J. Melville Broughton presided over the destinies of the Association before he became governor, sharing with Governor McLean the distinction of being one of two Carolina governors to fill the presidential chair. The east now furnished and outstanding legislator in F.E. Winslow, followed by an eminent member of the bar of Buncombe in Kingsland Van Winkle. Speaker of the house, Willis Smith of Raleigh succeeded him and he by Linville K. Martin. President Martin, having volunteered for service in our armed forces, resigned, and was followed by prominent Wilson lawyer, F.E. Wallace, the incumbent. Theron L. Caudle of Wadesboro was the only president to die during his tenure in office, he being the father of United States district attorney Lamar Caudle.

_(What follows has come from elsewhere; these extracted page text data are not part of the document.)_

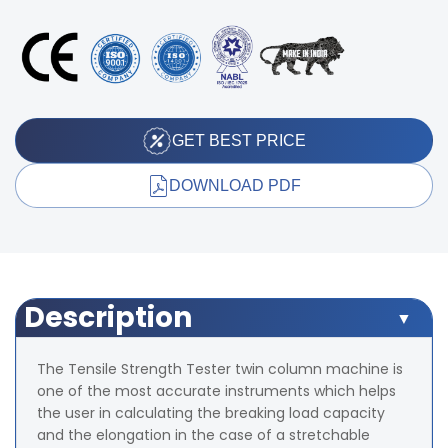
GET BEST PRICE
DOWNLOAD PDF
Description
The Tensile Strength Tester twin column machine is
one of the most accurate instruments which helps
the user in calculating the breaking load capacity
and the elongation in the case of a stretchable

Membership in the association is purely voluntary, and its active list now numbers 550, there being in addition quite a number of honorary members. The State Medical Society had enjoyed the privilege of naming the Board of Medical Examiners since prior to the Civil War, and numerous associations of other professions or calling enjoyed a like privilege, but in the legal profession this power had been vested in the Supreme Court for many years. The Bar Association had long sought enactment of legislation giving it the power of electing the State Board of Legal Examiners, and disciplining members of its own profession. Finally in 1933 the legislature enacted a statute chartering the North Carolina State Bar, Incorporated, conferring upon it the power to name the State Board of Law Examiners. Former Supreme Court Justice L.R. Varser is now chairman of the examining board. The organization is also vested with authority to discipline members of the profession and disbar them if found guilty of practice involving moral turpitude, an appeal to the courts from its decisions being provided. Membership in this organization is compulsory, for you cannot practice law in our state unless you are a member thereof. There are more than 2,300 practicing lawyers in the state.
Distinguished lawyers have also graced the presidential chair of this body. I.M. Bailey of Raleigh became its first president, being succeeded by Julius C. Smith of Greensboro; Charles G. Rose of Fayetteville; Fred S. Hutchins of Winston; George G. Green of Weldon; Major L.P. McLendon of Greensboro; Sen. William B. Rodman of Washington; and Judge Marshal T. Spears of Durham, the incumbent.
Legislative reference librarian Henry M. London was its original secretary, and on his death he was succeeded by the incumbent Edward L. Cannon.
Lawyers constitute an aristocracy in the public life of our state; for a large majority of our governors and United States senators have been of that profession; and if they do not have a legislative majority they do furnish a plurality and constitute the greatest force in shaping legislation within our commonwealth.